羅福莉氏は、昨年12月に中国のメディアで「95年以降生まれのAI天才少女」として脚光を浴び、複数のホットトピックでトレンド入りしました。特に「雷軍が数千万元の年俸でAI天才少女をヘッドハント」という話題は大きな議論を巻き起こしました。当時、シャオミの雷軍CEOが彼女に巨額の年俸を提示し、AI大規模モデルの研究チームを率いることを期待しているという情報が駆け巡ったのです。

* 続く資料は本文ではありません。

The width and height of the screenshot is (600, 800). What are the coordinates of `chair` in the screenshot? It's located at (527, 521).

羅福莉氏の経歴は輝かしいもので、公開情報によれば、2022年には金融AI企業である幻方量化(QuantPhant)に入社し、深層学習に関連する戦略モデリングやアルゴリズム研究に従事しました。その後、DeepSeekに転職し、深層学習研究員としてMoE(Mixture of Experts)アーキテクチャを採用した大規模モデル「DeepSeek-V2」の開発にも参加しています。
シャオミでの新たな挑戦:AGIへの道
今回、羅福莉氏のシャオミMiMo大規模モデルチームへの加入が発表されました。彼女は友人に向けて、「知能は最終的に言語から物理世界へと進化するでしょう。私はXiaomi MiMoで、創造的で才能溢れる、そして純粋な情熱を持った研究者たちと共に、このような未来を構築し、私たちの心に描くAGI(汎用人工知能)を目指して全力を尽くしています」とコメント。その言葉からは、未来のAI開発に対する強い意欲とビジョンが伺えます。

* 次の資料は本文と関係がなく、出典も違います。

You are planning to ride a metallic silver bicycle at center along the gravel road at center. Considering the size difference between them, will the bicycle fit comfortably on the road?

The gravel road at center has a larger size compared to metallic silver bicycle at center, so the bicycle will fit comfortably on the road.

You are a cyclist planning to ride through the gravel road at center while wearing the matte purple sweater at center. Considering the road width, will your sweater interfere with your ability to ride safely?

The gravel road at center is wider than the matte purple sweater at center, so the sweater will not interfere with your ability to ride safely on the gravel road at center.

また、今年10月にarXivで公開されたシャオミと北京大学の共著論文には、すでに羅福莉氏が筆頭著者の一人として名前を連ねており、彼女がすでにシャオミのAI研究に深く関与していたことが示唆されています。
まとめ:激化するAI人材競争とシャオミの未来
羅福莉氏のような若きAI天才の獲得は、シャオミがAI分野、特に大規模言語モデルとAGIの研究開発に本腰を入れていることの明確な表れと言えるでしょう。中国テック企業間では、優秀なAI人材を巡る競争が激化しており、巨額の投資と魅力的な条件を提示してトップタレントを引き寄せようとする動きが加速しています。
この動きは、日本のAI業界にとっても無関係ではありません。グローバルなAI開発競争の中で、いかにして優秀な人材を育成し、確保していくかという課題は共通しています。シャオミが羅福莉氏と共にどのような革新的なAI技術を生み出すのか、今後の動向に注目が集まります。